Polres Lahat Ungkap Kasus Korupsi Dana Desa Tanjung Dalam, Kerugian Negara Capai Rp362 Juta

Lahat, viralsumsel.com — Kepolisian Resor (Polres) Lahat melalui Unit Tindak Pidana Korupsi (Pidkor) Satreskrim berhasil mengungkap kasus dugaan tindak pidana korupsi dalam pengelolaan Dana Desa Tahun Anggaran 2021 yang terjadi di Desa Tanjung Dalam, Kecamatan Gumay Talang, Kabupaten Lahat, Sumatera Selatan.

Keberhasilan ini menjadi bentuk komitmen Polres Lahat dalam memberantas praktik korupsi, khususnya yang menyentuh langsung kepentingan masyarakat desa.

Kapolres Lahat AKBP Novi Ediyanto, S.I.K., M.I.K., melalui Kasi Humas Polres Lahat menjelaskan bahwa pengungkapan perkara ini berdasarkan Laporan Polisi Nomor: LP/A/6/X/2024/SPKT.SATRESKRIM/POLRES LAHAT/POLDA SUMATERA SELATAN, tertanggal 25 Oktober 2024. Perkara tersebut terjadi dalam kurun waktu Januari hingga Desember 2021.

Dalam kasus ini, tersangka berinisial S yang menjabat sebagai Kepala Desa Tanjung Dalam pada Tahun Anggaran 2021 diduga telah menyalahgunakan Dana Desa dengan total anggaran sebesar Rp685.067.000. Berdasarkan APBDes Perubahan Desa Tanjung Dalam, dana tersebut seharusnya dialokasikan untuk enam kegiatan pembangunan dan pemberdayaan masyarakat.

Namun, fakta di lapangan menunjukkan adanya penyimpangan serius. Salah satu kegiatan utama, yakni pembangunan Polindes (Pondok Bersalin Desa), tidak diselesaikan. Selain itu, beberapa kegiatan lain memang direalisasikan, tetapi tidak sesuai dengan peruntukan dan anggaran yang telah ditetapkan. Akibat perbuatan tersebut, negara mengalami kerugian yang cukup besar.

Baca Juga :  Vaksinasi Polri Presisi Mobile Polres Lahat Digelar di Kecamatan Tanjung Tebat

Berdasarkan hasil Perhitungan Kerugian Keuangan Negara (PKKN) yang dilakukan oleh Auditor Inspektorat Kabupaten Lahat, kerugian negara dalam perkara ini mencapai Rp362.918.000 (tiga ratus enam puluh dua juta sembilan ratus delapan belas ribu rupiah).

Angka tersebut mencerminkan dampak nyata dari penyalahgunaan keuangan negara yang seharusnya digunakan untuk meningkatkan kesejahteraan masyarakat desa.

Dari hasil pemeriksaan, tersangka S mengakui bahwa Dana Desa tersebut sebagian digunakan untuk kepentingan pribadi. Di antaranya adalah untuk biaya pencalonan kembali sebagai Kepala Desa Tanjung Dalam, serta untuk membuka usaha pribadi sebagai pengepul karet.

Pengakuan ini semakin menguatkan dugaan adanya unsur kesengajaan dalam tindak pidana korupsi yang dilakukan.
Atas perbuatannya, tersangka S disangkakan melanggar Pasal 2 ayat (1) dan/atau Pasal 3 Undang-Undang Nomor 31 Tahun 1999 tentang Pemberantasan Tindak Pidana Korupsi sebagaimana telah diubah dengan Undang-Undang Nomor 20 Tahun 2001.

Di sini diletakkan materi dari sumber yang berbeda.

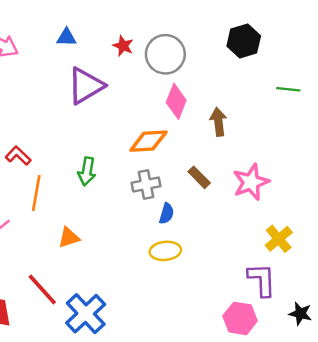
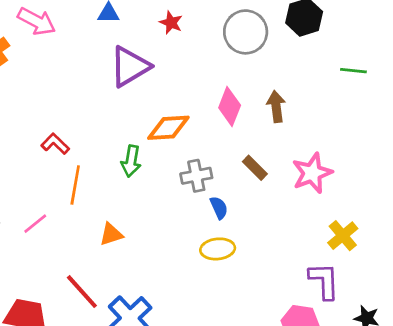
gray circle: (165, 54) -> (246, 32), moved
pink diamond: (176, 101) -> (230, 107), moved
orange diamond: (148, 141) -> (168, 128), moved
blue semicircle: (167, 213) -> (219, 208), turned -40

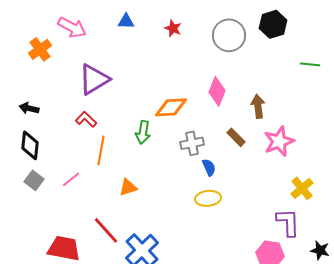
purple triangle: (130, 67) -> (94, 79), moved
brown arrow: (276, 107) -> (258, 106), moved

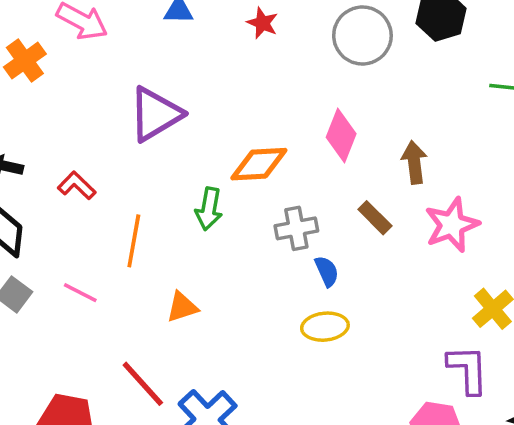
purple triangle: (94, 79) -> (155, 114), moved
red L-shape: (86, 119) -> (77, 186), moved
pink line: (71, 179) -> (80, 293), turned 66

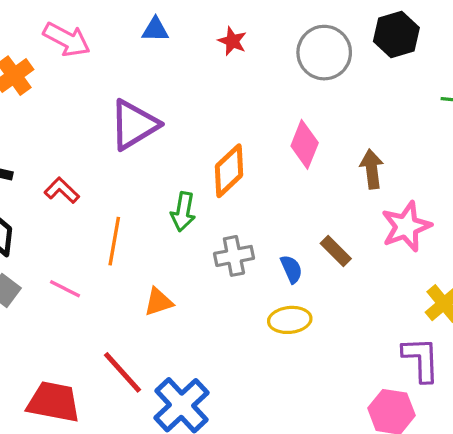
orange diamond: (259, 164) -> (229, 171), turned -40
brown rectangle: (375, 218) -> (336, 251), moved
gray cross: (296, 228) -> (234, 256), moved

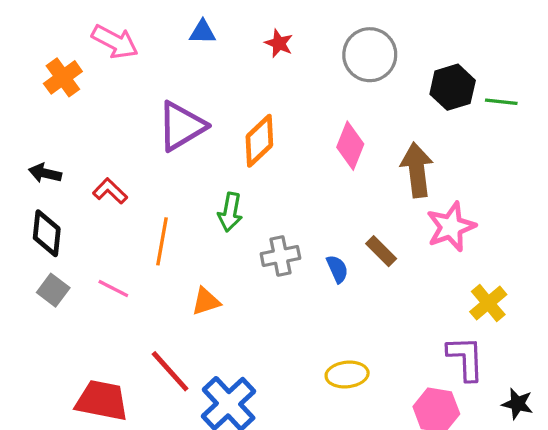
black hexagon: (396, 35) -> (453, 87), moved
brown arrow: (372, 169) -> (417, 170), size x1.4
orange diamond: (229, 171) -> (259, 141), moved
yellow ellipse: (290, 320) -> (347, 375), moved

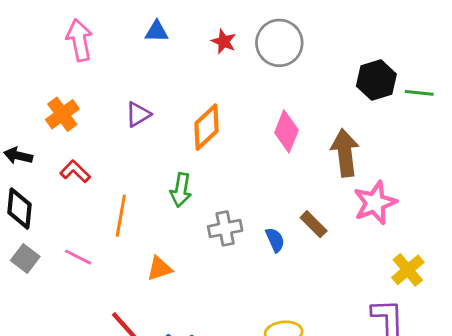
pink arrow: (115, 42) -> (79, 40), turned -129
gray circle: (370, 55) -> (279, 43), moved
orange cross: (63, 77) -> (62, 114), moved
purple triangle: (181, 126) -> (138, 114), size x0.6

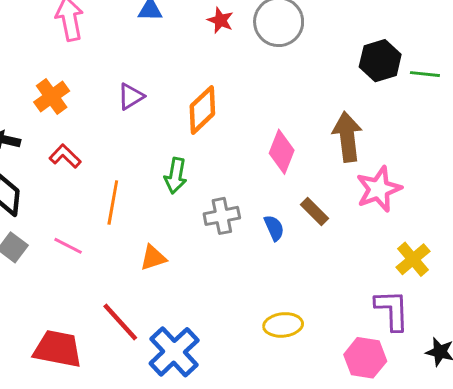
pink diamond: (286, 131) -> (282, 152), moved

Ancaman pidana yang dikenakan tidak main-main, mulai dari pidana penjara seumur hidup, atau pidana penjara paling singkat 4 tahun dan paling lama 20 tahun.
Dalam proses penyidikan, pihak kepolisian juga telah menyita sejumlah barang bukti berupa dokumen-dokumen penting yang berkaitan dengan pengelolaan Dana Desa Tanjung Dalam Tahun Anggaran 2021.

Baca Juga :  Berduaan di Penginapan Delapan Pasangan Bukan Suami Isteri Diamankan Polisi

Dokumen tersebut menjadi alat bukti utama dalam mengungkap alur penyimpangan anggaran dan memperkuat proses hukum yang berjalan.

Kapolres Lahat melalui Kasi Humas juga menegaskan pentingnya integritas bagi seluruh aparatur negara, khususnya para kepala desa dan perangkatnya, dalam mengelola anggaran yang bersumber dari keuangan negara.

Dana Desa sejatinya adalah amanah rakyat yang harus digunakan secara transparan, akuntabel, dan sesuai peruntukan.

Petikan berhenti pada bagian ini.